Specializes in Specializes in L/D, newborn, GYN, LTC, Dialysis.

Gonna HAVE To make a note to discuss this with my spouse. As a cook, chauffeur, maid and personal organizer, wow, am I UNDERPAID rofl!!!!!!!!!!!!!!!!!!!!!!!!!!!!!!!!!!!!!

I just have to vent. I have been interviewing for a cleaning woman and would you believe many of them asked for $20/hr!! That's cash by the way! I am so angry that many nurses are making the same hourly salary as a maid and WHY WHY WHY are more nurses not angry about thier pay? I am furious that so many non degreed positions make the same or more than we do. Why haven't nurses stood for their rights??? I am new but I would love to bring nursing salaries to the negotiating tables.
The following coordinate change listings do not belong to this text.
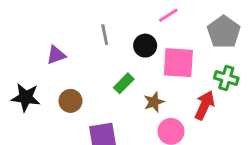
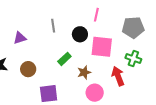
pink line: (168, 15) -> (96, 15), turned -48
gray pentagon: (224, 32) -> (133, 27), turned 30
red arrow: (205, 105) -> (118, 76), turned -48

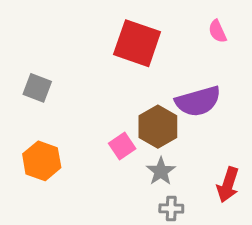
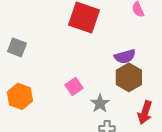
purple semicircle: (198, 101) -> (125, 56), size x0.7
brown hexagon: (158, 127) -> (129, 77), moved

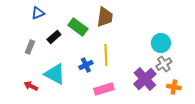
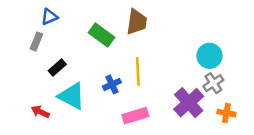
black rectangle: (54, 37) -> (57, 68), moved
gray rectangle: (30, 47) -> (36, 41), moved

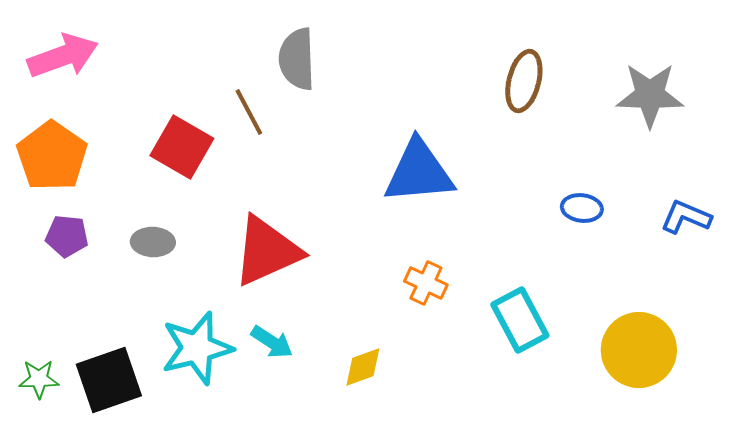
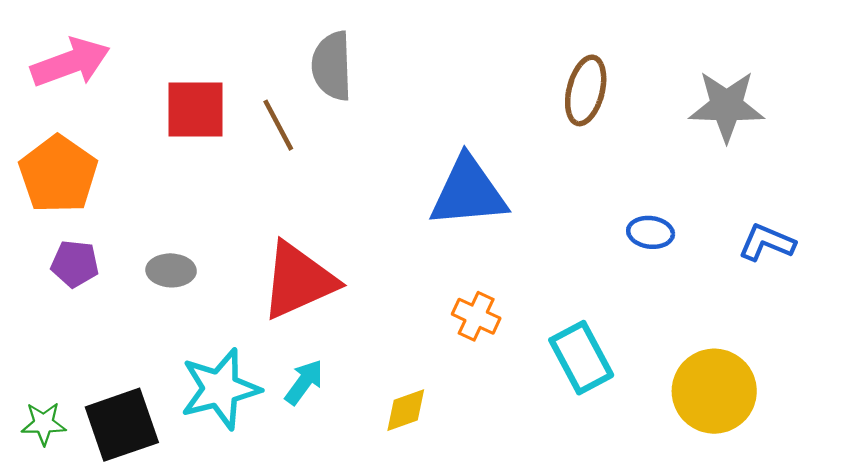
red square: (182, 147) -> (196, 109), moved, turned -30
cyan arrow: (272, 342) -> (304, 382), turned -87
I am so angry.

I make 30 plus an hour and yes cleaning people make over $20 an hour or more if you use a professional service. Is it right NO? However, thats the going rate at least where I live.
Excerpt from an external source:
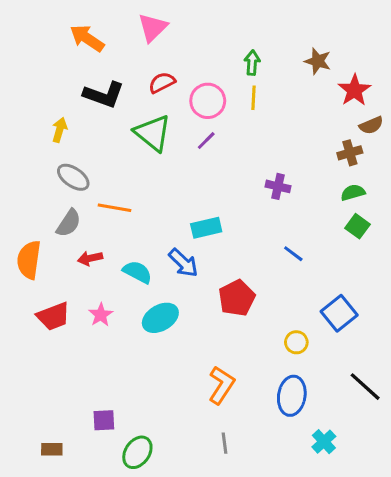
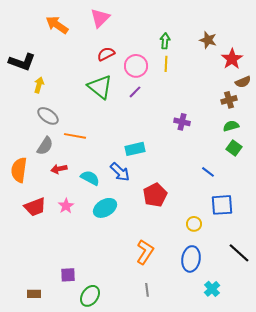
black L-shape: (104, 95) -> (22, 62), moved
blue line: (293, 254) -> (208, 172), moved
blue square: (339, 313) -> (222, 205), turned 35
As a student nurse, I have worked as a housekeeper for a few clients, and I made 20 dollars per hour cash all the while. Each of these clients had previously employed someone for the same job at a much lower rate, but had been dissatisfied with the service. They heard about me via word-of-mouth and were happy to pay my rate for quality, dependable, friendly, and professional service.

I live in a college-town, and I often see ads for housecleaners that demand the cleaner have their own vehicle, provide high-quality, detail oriented work, and even provide childcare or cooking services along with cleaning. The wages offered in these ads is often between 9 and 12 dollars per hour. I just laugh a little to myself each time I read these, as I have a strong feeling that the people posting such ads will likely get just what they're willing to pay for...substandard, unprofessional work for substandard pay.
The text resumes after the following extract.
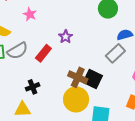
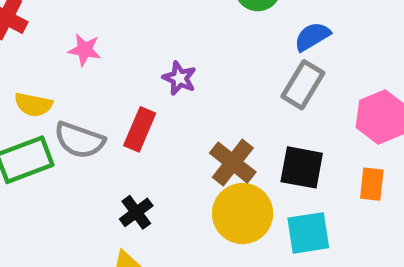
gray semicircle: (17, 51) -> (79, 140), turned 65
brown cross: (78, 77) -> (233, 163), turned 30
black square: (93, 79) -> (302, 167), moved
Often folks think their own (and their husband's and kids') time is too precious to do housework, so they hire someone to take out the trash, clean the bathrooms, scrub the kitchen floor etc. That's fine, each to their own priorities. Please, please, please, however... if you don't wish to pay the wage requested by the cleaner you are interviewing, just politely decline the service. Becoming angry that a cleaning professional would value their OWN time and quality of work enough to have set a living wage rate is just rude and entitled behavior. I would redirect commentary critical of 20/hr as too high a wage to previous comments regarding taxes, lack of benefits, unpredictable hours, and vehicle/supply costs. Let's harness our anger to pressure our institutions who choose to promote pay scales that are bad for nursing.

I am taking a big pay cut to become a CNA for the remainder of my time in nursing school because frankly, housecleaning makes me INSANE, and I cannot handle the repetition one more day.

I would love to hear about more ways I can get involved with advocating for fair nursing wages. Any good threads on nursing activism about this?

I made more money waiting tables and bartending in a fine dining restaurant 10 years ago, then I do nursing. I feel like waiting tables and nursing are very much alike now also! HOWEVER, the patients lives weren't in my hands, their drinks were. :p

I read on another board that I visit that a waiter at a fine dining restaurant in a mid-sized city could make upwards of 5,000 a month. I just think that is sick money, my husband said he would dance on a pole for that kind of money, lol.